Freeberg and Brian, her husband of 20 years, have four adopted children, three of whom are former foster children. Even though both of them are college graduates, they cannot find a decent job. Brian trained to be an airline pilot and was to receive his instructor’s license the week after 9/11. Due to the number of unemployed pilots let go by the airline industry, he was never able to get a job.

In 2007, he went back to school to train to become a nurse. He’s taking one class at a time because that’s all he can afford. Liz lost her job as an independent sales rep about two years ago and hasn’t found work yet.

The couple put their home on the market in 2006 and moved into a town house with her mother, who’s paying the mortgage. Their house still has not sold, and they face foreclosure. Her mother’s retirement and investment income has tanked, and she may not be able to keep up the payments on the town house much longer.

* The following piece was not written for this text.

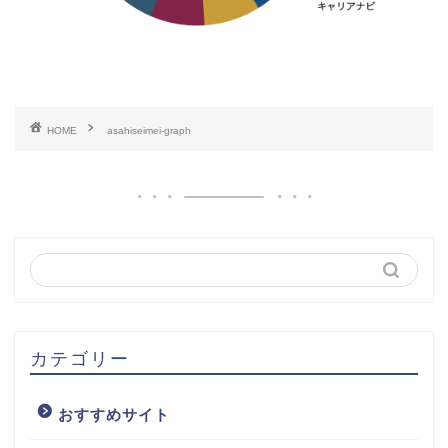
HOME
asahiseimei-graph
カテゴリー
おすすめサイト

Freeberg says she only wants the same help that the government is giving the wealthy fat cats:

We’re bailing out the banks. We’re bailing out the car industry. Who’s bailing out the average American family who’s struggling? We’re the ones that help stimulate the economy. You can’t stimulate the economy by giving more to people who already have  a lot. You can’t save the auto industry by selling a few luxury cars  to the rich. It’s all those Ford pickups they sell to the average American family and all the minivans they sell to families like ours. We stimulate the economy.

Freeberg says a good job would solve her problems. But there are no jobs available.

Companies in my area have put on hiring freezes or are laying off. I’m doing what I can. But like everybody else, we’re exhausting what we have. I don’t have life insurance. We have health insurance, but it costs a third of what my husband makes a month.

Dennis Van Roekel, president of the National Education Association, Dave Johnson, a construction worker from New Jersey, and Democratic Sens. Dick Durbin (Ill.), Frank Lautenberg (N.J.) and Jeff Merkley (Ore.) joined Freeberg at the press conference to discuss the urgent need to pass an economic recovery package.

Said Johnson:

America has a lot of work to do, and Americans desperately need work. The only thing missing are the jobs.

“The time to act boldly is now,” Van Roekel said.

We urge the Senate to act quickly to pass the American Recovery and Reinvestment Act of 2009, because investing in schools is good economics. Timely action by the Senate will go a long way toward providing students with 21st century learning environments and ensuring great public schools for all students.

Freeberg, who says she now has to sell her blood plasma to make ends meet, says it all boils down to realizing the American Dream:

The dream was that we would do better than our parents and our children would do better than we did. But that’s not happening. We need help and we need it now.